##### INFORMATION SHOWN

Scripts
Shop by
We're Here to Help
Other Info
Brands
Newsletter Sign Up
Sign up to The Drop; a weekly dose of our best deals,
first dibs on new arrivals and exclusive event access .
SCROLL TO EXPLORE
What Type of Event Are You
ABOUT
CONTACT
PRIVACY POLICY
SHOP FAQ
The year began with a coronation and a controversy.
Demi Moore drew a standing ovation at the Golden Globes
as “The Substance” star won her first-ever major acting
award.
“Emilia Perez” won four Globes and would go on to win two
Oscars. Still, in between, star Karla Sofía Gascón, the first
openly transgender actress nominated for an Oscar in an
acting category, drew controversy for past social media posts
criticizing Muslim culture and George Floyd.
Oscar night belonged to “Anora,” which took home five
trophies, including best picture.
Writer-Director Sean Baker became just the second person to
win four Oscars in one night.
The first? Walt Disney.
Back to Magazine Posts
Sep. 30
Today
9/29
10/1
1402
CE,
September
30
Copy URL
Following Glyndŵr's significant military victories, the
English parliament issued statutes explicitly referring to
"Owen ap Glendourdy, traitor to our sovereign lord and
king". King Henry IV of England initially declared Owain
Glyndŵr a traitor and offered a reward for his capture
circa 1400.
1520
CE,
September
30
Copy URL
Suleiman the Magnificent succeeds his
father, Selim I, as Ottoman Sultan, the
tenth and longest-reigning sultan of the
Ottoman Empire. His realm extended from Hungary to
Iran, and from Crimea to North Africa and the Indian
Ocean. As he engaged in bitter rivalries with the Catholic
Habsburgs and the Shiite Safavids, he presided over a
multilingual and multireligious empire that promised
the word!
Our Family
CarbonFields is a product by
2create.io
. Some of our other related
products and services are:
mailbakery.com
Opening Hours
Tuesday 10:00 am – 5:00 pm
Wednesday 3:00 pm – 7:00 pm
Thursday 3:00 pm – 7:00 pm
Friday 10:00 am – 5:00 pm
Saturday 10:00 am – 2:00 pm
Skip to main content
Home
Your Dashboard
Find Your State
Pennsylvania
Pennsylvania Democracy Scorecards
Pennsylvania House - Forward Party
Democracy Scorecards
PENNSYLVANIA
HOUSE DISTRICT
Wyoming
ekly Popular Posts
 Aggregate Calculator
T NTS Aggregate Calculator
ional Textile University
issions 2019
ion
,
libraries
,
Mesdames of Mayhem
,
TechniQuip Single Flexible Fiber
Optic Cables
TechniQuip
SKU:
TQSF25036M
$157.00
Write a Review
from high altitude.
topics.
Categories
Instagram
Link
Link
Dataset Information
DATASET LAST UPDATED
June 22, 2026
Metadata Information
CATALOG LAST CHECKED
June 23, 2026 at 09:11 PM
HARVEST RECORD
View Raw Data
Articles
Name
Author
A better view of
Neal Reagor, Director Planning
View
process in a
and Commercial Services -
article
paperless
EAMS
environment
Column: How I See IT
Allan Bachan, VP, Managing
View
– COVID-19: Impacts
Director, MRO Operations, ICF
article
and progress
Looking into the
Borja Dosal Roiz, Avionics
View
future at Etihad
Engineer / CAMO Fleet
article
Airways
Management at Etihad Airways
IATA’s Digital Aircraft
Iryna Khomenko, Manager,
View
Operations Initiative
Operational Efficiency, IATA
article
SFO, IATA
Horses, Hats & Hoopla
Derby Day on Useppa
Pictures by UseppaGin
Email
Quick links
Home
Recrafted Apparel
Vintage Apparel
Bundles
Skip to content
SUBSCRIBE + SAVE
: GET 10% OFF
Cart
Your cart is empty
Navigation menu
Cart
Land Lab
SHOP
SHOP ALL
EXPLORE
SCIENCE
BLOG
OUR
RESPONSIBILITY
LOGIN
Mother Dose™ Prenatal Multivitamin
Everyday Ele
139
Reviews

##########

**EXERCISE INSTRUCTIONS:** Would you please write out the entries again exactly?

**ANSWER SECTION:**
Scripts
Shop by
We're Here to Help
Other Info
Brands
Newsletter Sign Up
Sign up to The Drop; a weekly dose of our best deals,
first dibs on new arrivals and exclusive event access .
SCROLL TO EXPLORE
What Type of Event Are You
ABOUT
CONTACT
PRIVACY POLICY
SHOP FAQ
The year began with a coronation and a controversy.
Demi Moore drew a standing ovation at the Golden Globes
as “The Substance” star won her first-ever major acting
award.
“Emilia Perez” won four Globes and would go on to win two
Oscars. Still, in between, star Karla Sofía Gascón, the first
openly transgender actress nominated for an Oscar in an
acting category, drew controversy for past social media posts
criticizing Muslim culture and George Floyd.
Oscar night belonged to “Anora,” which took home five
trophies, including best picture.
Writer-Director Sean Baker became just the second person to
win four Oscars in one night.
The first? Walt Disney.
Back to Magazine Posts
Sep. 30
Today
9/29
10/1
1402
CE,
September
30
Copy URL
Following Glyndŵr's significant military victories, the
English parliament issued statutes explicitly referring to
"Owen ap Glendourdy, traitor to our sovereign lord and
king". King Henry IV of England initially declared Owain
Glyndŵr a traitor and offered a reward for his capture
circa 1400.
1520
CE,
September
30
Copy URL
Suleiman the Magnificent succeeds his
father, Selim I, as Ottoman Sultan, the
tenth and longest-reigning sultan of the
Ottoman Empire. His realm extended from Hungary to
Iran, and from Crimea to North Africa and the Indian
Ocean. As he engaged in bitter rivalries with the Catholic
Habsburgs and the Shiite Safavids, he presided over a
multilingual and multireligious empire that promised
the word!
Our Family
CarbonFields is a product by
2create.io
. Some of our other related
products and services are:
mailbakery.com
Opening Hours
Tuesday 10:00 am – 5:00 pm
Wednesday 3:00 pm – 7:00 pm
Thursday 3:00 pm – 7:00 pm
Friday 10:00 am – 5:00 pm
Saturday 10:00 am – 2:00 pm
Skip to main content
Home
Your Dashboard
Find Your State
Pennsylvania
Pennsylvania Democracy Scorecards
Pennsylvania House - Forward Party
Democracy Scorecards
PENNSYLVANIA
HOUSE DISTRICT
Wyoming
ekly Popular Posts
 Aggregate Calculator
T NTS Aggregate Calculator
ional Textile University
issions 2019
ion
,
libraries
,
Mesdames of Mayhem
,
TechniQuip Single Flexible Fiber
Optic Cables
TechniQuip
SKU:
TQSF25036M
$157.00
Write a Review
from high altitude.
topics.
Categories
Instagram
Link
Link
Dataset Information
DATASET LAST UPDATED
June 22, 2026
Metadata Information
CATALOG LAST CHECKED
June 23, 2026 at 09:11 PM
HARVEST RECORD
View Raw Data
Articles
Name
Author
A better view of
Neal Reagor, Director Planning
View
process in a
and Commercial Services -
article
paperless
EAMS
environment
Column: How I See IT
Allan Bachan, VP, Managing
View
– COVID-19: Impacts
Director, MRO Operations, ICF
article
and progress
Looking into the
Borja Dosal Roiz, Avionics
View
future at Etihad
Engineer / CAMO Fleet
article
Airways
Management at Etihad Airways
IATA’s Digital Aircraft
Iryna Khomenko, Manager,
View
Operations Initiative
Operational Efficiency, IATA
article
SFO, IATA
Horses, Hats & Hoopla
Derby Day on Useppa
Pictures by UseppaGin
Email
Quick links
Home
Recrafted Apparel
Vintage Apparel
Bundles
Skip to content
SUBSCRIBE + SAVE
: GET 10% OFF
Cart
Your cart is empty
Navigation menu
Cart
Land Lab
SHOP
SHOP ALL
EXPLORE
SCIENCE
BLOG
OUR
RESPONSIBILITY
LOGIN
Mother Dose™ Prenatal Multivitamin
Everyday Ele
139
Reviews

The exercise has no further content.